In the records below, reproduce exactly the lines from the one containing "April 18, 2023" through the one containing "n tourism has", both included, and omit the pictures.
Given data Block Start
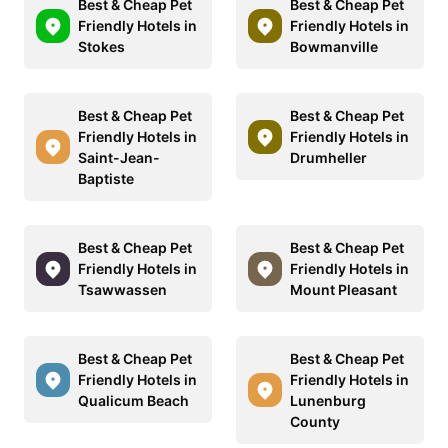
Best & Cheap Pet
Best & Cheap Pet
Friendly Hotels in
Friendly Hotels in
Stokes
Bowmanville
Best & Cheap Pet
Best & Cheap Pet
Friendly Hotels in
Friendly Hotels in
Saint-Jean-
Drumheller
Baptiste
Best & Cheap Pet
Best & Cheap Pet
Friendly Hotels in
Friendly Hotels in
Tsawwassen
Mount Pleasant
Best & Cheap Pet
Best & Cheap Pet
Friendly Hotels in
Friendly Hotels in
Qualicum Beach
Lunenburg
County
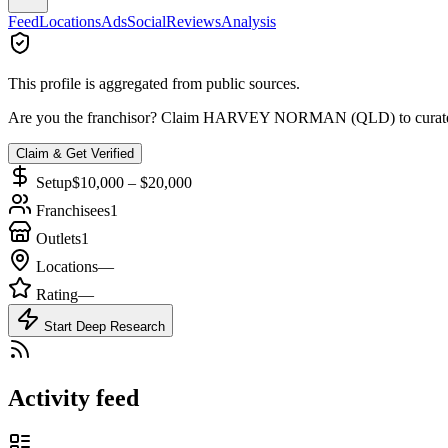
Feed
Locations
Ads
Social
Reviews
Analysis
This profile is aggregated from public sources.
Are you the franchisor? Claim
HARVEY NORMAN (QLD)
to curat
Claim & Get Verified
Setup
$10,000 – $20,000
Franchisees
1
Outlets
1
Locations
—
Rating
—
Start Deep Research
Activity feed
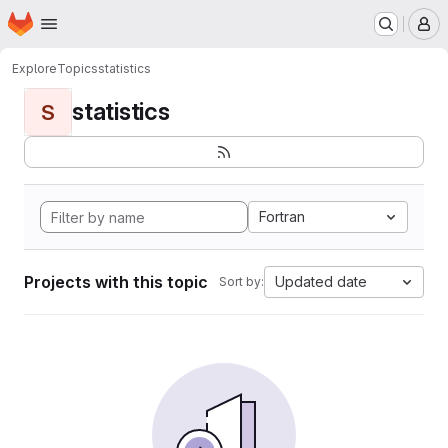
Homepage
Skip to main content
M
Explore
Topics
statistics
statistics
S
Fortran
Projects with this topic
Updated date
Sort by:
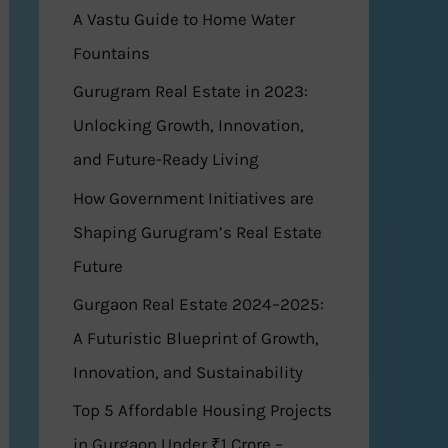
A Vastu Guide to Home Water
o
Fountains
r
Gurugram Real Estate in 2023:
:
Unlocking Growth, Innovation,
and Future-Ready Living
How Government Initiatives are
Shaping Gurugram’s Real Estate
Future
Gurgaon Real Estate 2024–2025:
A Futuristic Blueprint of Growth,
Innovation, and Sustainability
Top 5 Affordable Housing Projects
in Gurgaon Under ₹1 Crore –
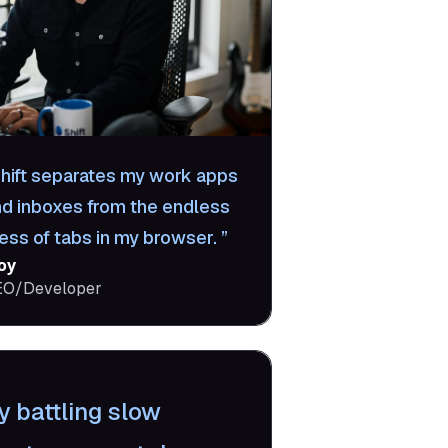
hift separates my work apps
nd inboxes from the endless
ess of tabs in my browser.
oy
EO/Developer
y battling slow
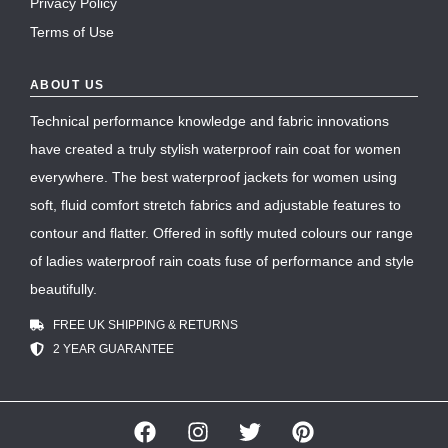
Privacy Policy
Terms of Use
ABOUT US
Technical performance knowledge and fabric innovations
have created a truly stylish waterproof rain coat for women
everywhere. The best waterproof jackets for women using
soft, fluid comfort stretch fabrics and adjustable features to
contour and flatter. Offered in softly muted colours our range
of ladies waterproof rain coats fuse of performance and style
beautifully.
FREE UK SHIPPING & RETURNS
2 YEAR GUARANTEE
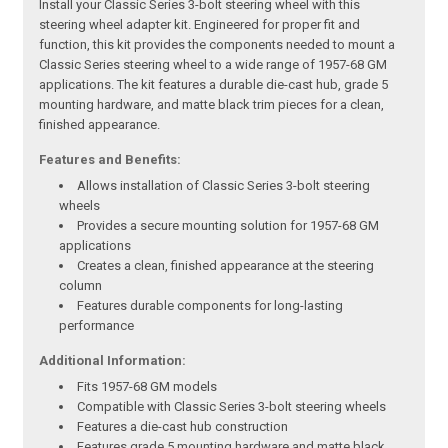
Install your Classic Series 3-bolt steering wheel with this
steering wheel adapter kit. Engineered for proper fit and
function, this kit provides the components needed to mount a
Classic Series steering wheel to a wide range of 1957-68 GM
applications. The kit features a durable die-cast hub, grade 5
mounting hardware, and matte black trim pieces for a clean,
finished appearance.
Features and Benefits:
Allows installation of Classic Series 3-bolt steering
wheels
Provides a secure mounting solution for 1957-68 GM
applications
Creates a clean, finished appearance at the steering
column
Features durable components for long-lasting
performance
Additional Information:
Fits 1957-68 GM models
Compatible with Classic Series 3-bolt steering wheels
Features a die-cast hub construction
Features grade 5 mounting hardware and matte black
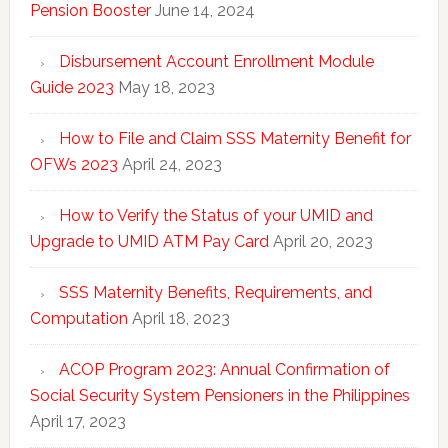
Pension Booster
June 14, 2024
Disbursement Account Enrollment Module
Guide 2023
May 18, 2023
How to File and Claim SSS Maternity Benefit for
OFWs 2023
April 24, 2023
How to Verify the Status of your UMID and
Upgrade to UMID ATM Pay Card
April 20, 2023
SSS Maternity Benefits, Requirements, and
Computation
April 18, 2023
ACOP Program 2023: Annual Confirmation of
Social Security System Pensioners in the Philippines
April 17, 2023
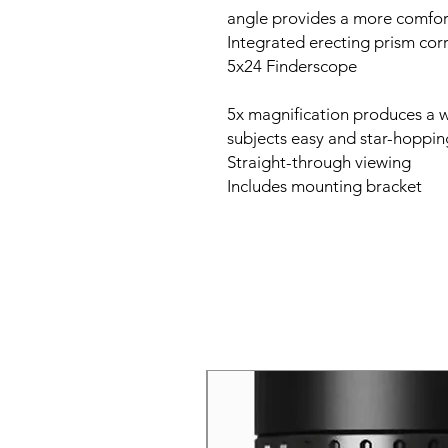
Integrated erecting prism cor
5x24 Finderscope
5x magnification produces a w
subjects easy and star-hoppin
Straight-through viewing
Includes mounting bracket
New Arrival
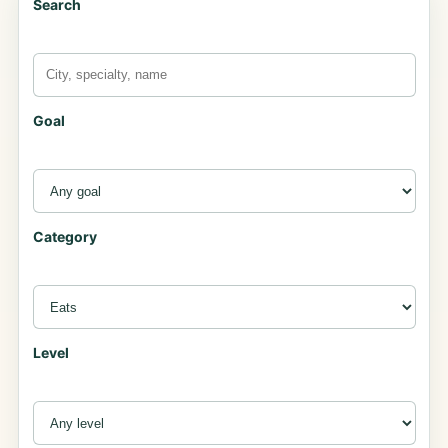
Search
Goal
Category
Level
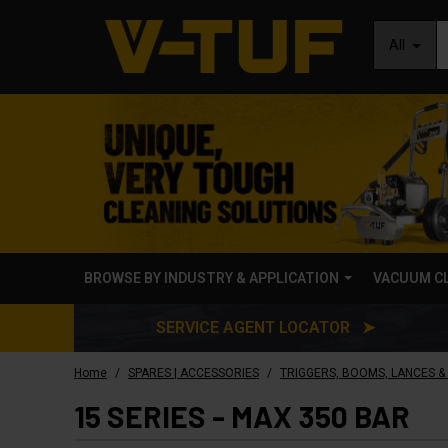
All
BROWSE BY INDUSTRY & APPLICATION
VACUUM C
SERVICE AGENT LOCATOR ➤
/
/
Home
SPARES | ACCESSORIES
TRIGGERS, BOOMS, LANCES &
15 SERIES - MAX 350 BAR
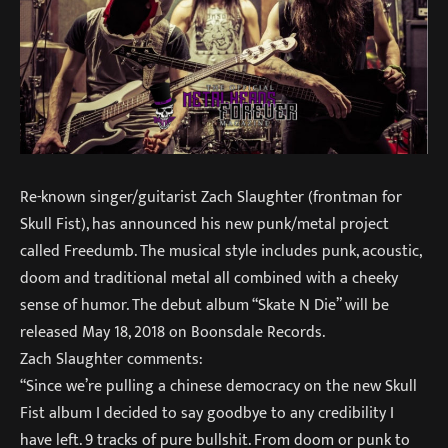
Re-known singer/guitarist Zach Slaughter (frontman for
Skull Fist), has announced his new punk/metal project
called Freedumb. The musical style includes punk, acoustic,
doom and traditional metal all combined with a cheeky
sense of humor. The debut album “Skate N Die” will be
released May 18, 2018 on Boonsdale Records.
Zach Slaughter comments:
“Since we’re pulling a chinese democracy on the new Skull
Fist album I decided to say goodbye to any credibility I
have left. 9 tracks of pure bullshit. From doom or punk to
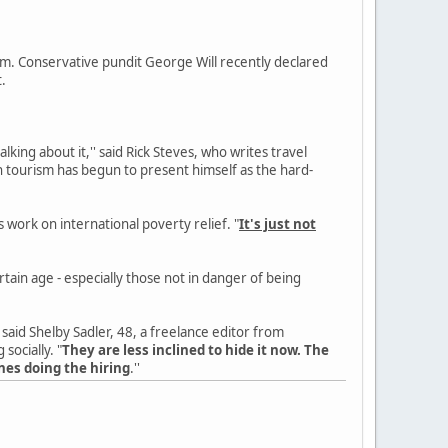
m. Conservative pundit George Will recently declared
t.
king about it,'' said Rick Steves, who writes travel
n tourism has begun to present himself as the hard-
 work on international poverty relief. "
It's just not
ain age - especially those not in danger of being
'' said Shelby Sadler, 48, a freelance editor from
socially. "
They are less inclined to hide it now. The
nes doing the hiring
.''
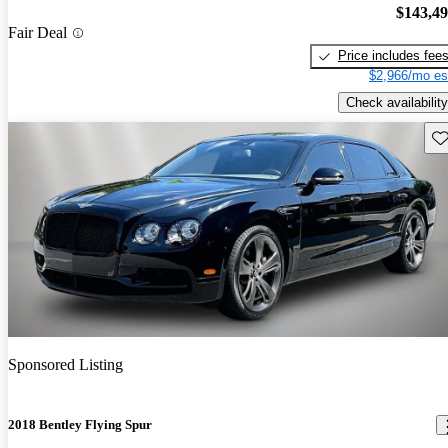
$143,4
Fair Deal
Price includes fee
$2,966/mo es
Check availability
Sav
Sponsored Listing
2018 Bentley Flying Spur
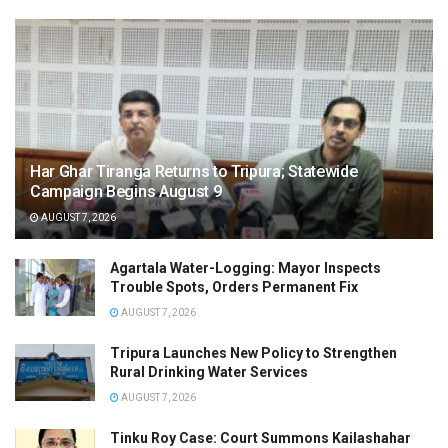
Har Ghar Tiranga Returns to Tripura; Statewide
Campaign Begins August 9
AUGUST 7, 2026
Agartala Water-Logging: Mayor Inspects
Trouble Spots, Orders Permanent Fix
AUGUST 7, 2026
Tripura Launches New Policy to Strengthen
Rural Drinking Water Services
AUGUST 7, 2026
Tinku Roy Case: Court Summons Kailashahar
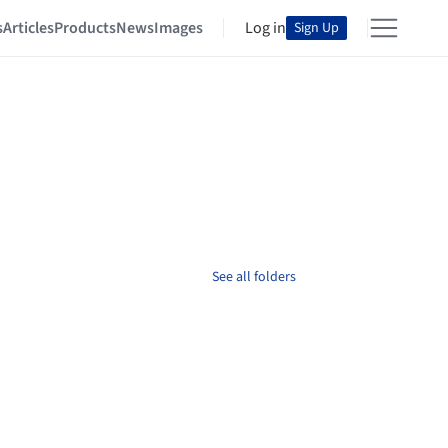
s
Articles
Products
News
Images
Log in
Sign Up
See all folders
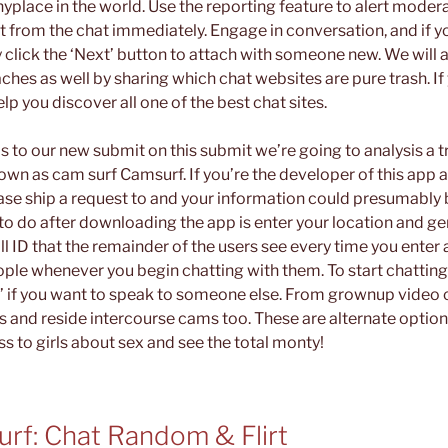
yplace in the world. Use the reporting feature to alert modera
ct from the chat immediately. Engage in conversation, and if 
click the ‘Next’ button to attach with someone new. We will a
hes as well by sharing which chat websites are pure trash. If 
p you discover all one of the best chat sites.
 to our new submit on this submit we’re going to analysis a
wn as cam surf Camsurf. If you’re the developer of this app 
ease ship a request to and your information could presumably 
 to do after downloading the app is enter your location and gen
 ID that the remainder of the users see every time you enter a c
ople whenever you begin chatting with them. To start chatting,
xt’ if you want to speak to someone else. From grownup vide
ms and reside intercourse cams too. These are alternate optio
s to girls about sex and see the total monty!
rf: Chat Random & Flirt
Given data Block End
Written solution:
April 18, 2023
ACOP Program 2023: Annual Confirmation of
Social Security System Pensioners in the Philippines
April 17, 2023
Integrated erecting prism cor
5x24 Finderscope
5x magnification produces a w
subjects easy and star-hoppin
Straight-through viewing
Includes mounting bracket
New Arrival
Search
Goal
Category
Level
All
BROWSE BY INDUSTRY & APPLICATION
VACUUM C
SERVICE AGENT LOCATOR ➤
/
/
Home
SPARES | ACCESSORIES
TRIGGERS, BOOMS, LANCES &
15 SERIES - MAX 350 BAR
Re-known singer/guitarist Zach Slaughter (frontman for
Skull Fist), has announced his new punk/metal project
called Freedumb. The musical style includes punk, acoustic,
doom and traditional metal all combined with a cheeky
sense of humor. The debut album “Skate N Die” will be
released May 18, 2018 on Boonsdale Records.
Zach Slaughter comments:
“Since we’re pulling a chinese democracy on the new Skull
Fist album I decided to say goodbye to any credibility I
have left. 9 tracks of pure bullshit. From doom or punk to
m. Conservative pundit George Will recently declared
t.
king about it,'' said Rick Steves, who writes travel
n tourism has begun to present himself as the hard-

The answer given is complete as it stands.